Agreed on 6151: that payload had non-matching devkit entries and returned cleanly to Linux. I am treating that as a bad-target BUP case, not the main failure.

The main case I am trying to understand is different. A p3509-native R36.5 bootloader-only payload has:

FwVersion=0x00240500
LowestSupportedVersion=0x00240404
30 BUP entries
entries carry either exact TNSPEC 3767-301-0000-G.1-1-0-p3509-a02-p3767-0000- or blank TNSPEC
BCT-boot-chain_backup present, update_mode=2, size=32768

Example entries:
BCT, BCT_A, BCT_B, mb1: update_mode=2
MB1_BCT, MEM_BCT, mb2, cpu-bootloader: update_mode=0
BCT-boot-chain_backup: update_mode=2

This p3509-native bootloader-only payload stages successfully. On the capsule reboot, the unit does not reach Linux or USB gadget. Recovery requires forced RCM/APX and a full reflash.

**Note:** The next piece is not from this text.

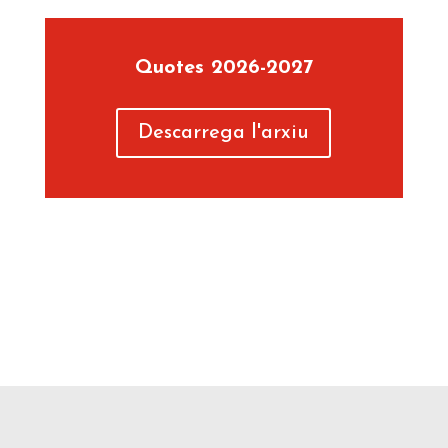
Quotes 2026-2027
Descarrega l'arxiu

Controls that may help narrow this down:

  • Secure APX/initrd full flash works on this hardware.
  • Same-BSP R36.5 → R36.5 secure full OTA with a bootloader capsule works on this unit/class: target rootfs and bootloader slot boot, ESRT reports success, and the update completes.
  • A same-version R36.4.4 control capsule has returned ESRT success.
  • Updating the ESP contents to R36.5 is not sufficient by itself. R36.4.4 firmware can boot normally with R36.5 ESP contents when no capsule is staged, but still hangs when the R36.5 bootloader capsule is staged.
  • A BUP-table comparison across the passing R36.4.4 control, a R36.4.4-era failing diagnostic, the current R36.5 payload, and the p3509-native official R36.5 payload shows that table shape alone does not explain the outcome.

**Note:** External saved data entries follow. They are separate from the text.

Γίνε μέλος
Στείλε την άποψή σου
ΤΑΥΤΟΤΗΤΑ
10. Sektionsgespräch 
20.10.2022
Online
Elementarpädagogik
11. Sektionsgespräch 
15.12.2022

We also checked the full NVIDIA image-based OTA path. A full-system p3509 package with update_control containing both bootloader and rootfs was generated. It only selected the p3509 images when the target compatible spec was overridden to the exact device TNSPEC. Without that override, the device’s generic COMPATIBLE_SPEC selected 3767-000-0000- and no image was found.

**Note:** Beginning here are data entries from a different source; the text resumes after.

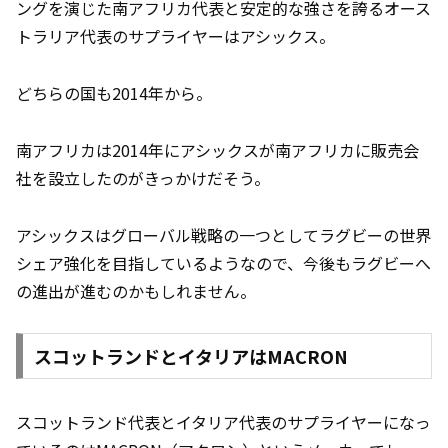
ングを演じた南アフリカ代表と安定的な強さを誇るオース
トラリア代表のサプライヤーはアシックス。
どちらの国も2014年から。
南アフリカは2014年にアシックスが南アフリカに販売会
社を設立したのがきっかけだそう。
アシックスはグローバル戦略の一つとしてラグビーの世界
シェア強化を目指しているようなので、今後もラグビーへ
の進出が進むのかもしれません。
スコットランドとイタリアはMACRON
スコットランド代表とイタリア代表のサプライヤーになっ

That full-system flow did not reach capsule handoff on our current partition layout. The stock updater expects the inactive encrypted rootfs as APP_ENC_b plus separate boot partition handling. This layout has APP/APP_b as ext4 boot/container partitions, with the encrypted rootfs as a loop-LUKS file inside the container. I did not force the stock updater through that mismatch because it would no longer be a clean stock NVIDIA image-based OTA test.

What I am trying to pin down is:

  1. Is bootloader-only R36.4.4 → R36.5 capsule update expected to work on a fused Orin NX with PKC/SBK signing and UEFI capsule authentication enabled, when the BUP table matches the live TegraPlatformSpec? If yes, what preconditions should we verify before staging it?

  2. If bootloader-only cross-release update is not a supported path, what is the expected supported path for a product layout that cannot use the stock APP_ENC/APP_ENC_b rootfs updater directly? Is the intended approach to provide a custom rootfs updater while preserving the standard NVIDIA bootloader capsule handoff?

  3. For custom-board BUP matching, should ota_board_specs.conf generate entries for the exact TegraPlatformSpec, the generic TegraPlatformCompatSpec, or both? And is a generic COMPATIBLE_SPEC of 3767-000-0000–1–… expected on a fab-301 module?

I can provide redacted BUP tables and nv_ota_start logs if useful.